| Action item |
Only lines holding the word "month" are wanted. Copy them from the listing below.

| Source material |
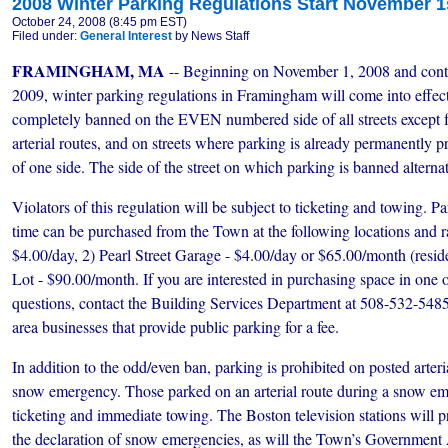
2008 Winter Parking Regulations Start November 1
October 24, 2008 (8:45 pm EST)
Filed under:
General Interest
by News Staff
FRAMINGHAM, MA
-- Beginning on November 1, 2008 and conti
2009, winter parking regulations in Framingham will come into effect.
completely banned on the EVEN numbered side of all streets except 
arterial routes, and on streets where parking is already permanently pr
of one side. The side of the street on which parking is banned alternat
Violators of this regulation will be subject to ticketing and towing. 
time can be purchased from the Town at the following locations and ra
$4.00/day, 2) Pearl Street Garage - $4.00/day or $65.00/month (resid
Lot - $90.00/month. If you are interested in purchasing space in one o
questions, contact the Building Services Department at 508-532-5485.
area businesses that provide public parking for a fee.
In addition to the odd/even ban, parking is prohibited on posted arteri
snow emergency. Those parked on an arterial route during a snow eme
ticketing and immediate towing. The Boston television stations will 
the declaration of snow emergencies, as will the Town’s Governmen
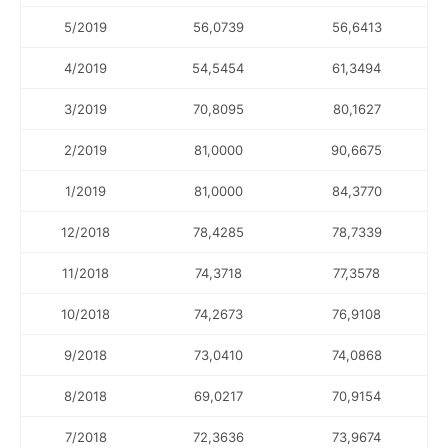
5/2019
56,0739
56,6413
4/2019
54,5454
61,3494
3/2019
70,8095
80,1627
2/2019
81,0000
90,6675
1/2019
81,0000
84,3770
12/2018
78,4285
78,7339
11/2018
74,3718
77,3578
10/2018
74,2673
76,9108
9/2018
73,0410
74,0868
8/2018
69,0217
70,9154
7/2018
72,3636
73,9674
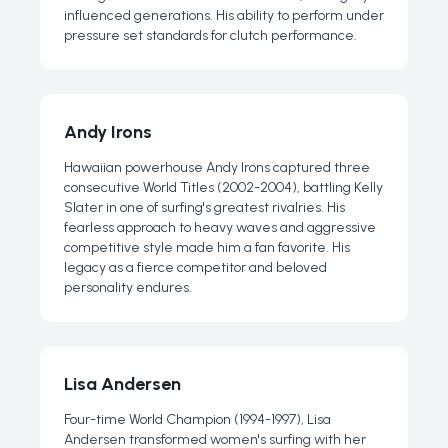
influenced generations. His ability to perform under
pressure set standards for clutch performance.
Andy Irons
Hawaiian powerhouse Andy Irons captured three
consecutive World Titles (2002-2004), battling Kelly
Slater in one of surfing's greatest rivalries. His
fearless approach to heavy waves and aggressive
competitive style made him a fan favorite. His
legacy as a fierce competitor and beloved
personality endures.
Lisa Andersen
Four-time World Champion (1994-1997), Lisa
Andersen transformed women's surfing with her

| Answer space |
$4.00/day, 2) Pearl Street Garage - $4.00/day or $65.00/month (resid
Lot - $90.00/month. If you are interested in purchasing space in one o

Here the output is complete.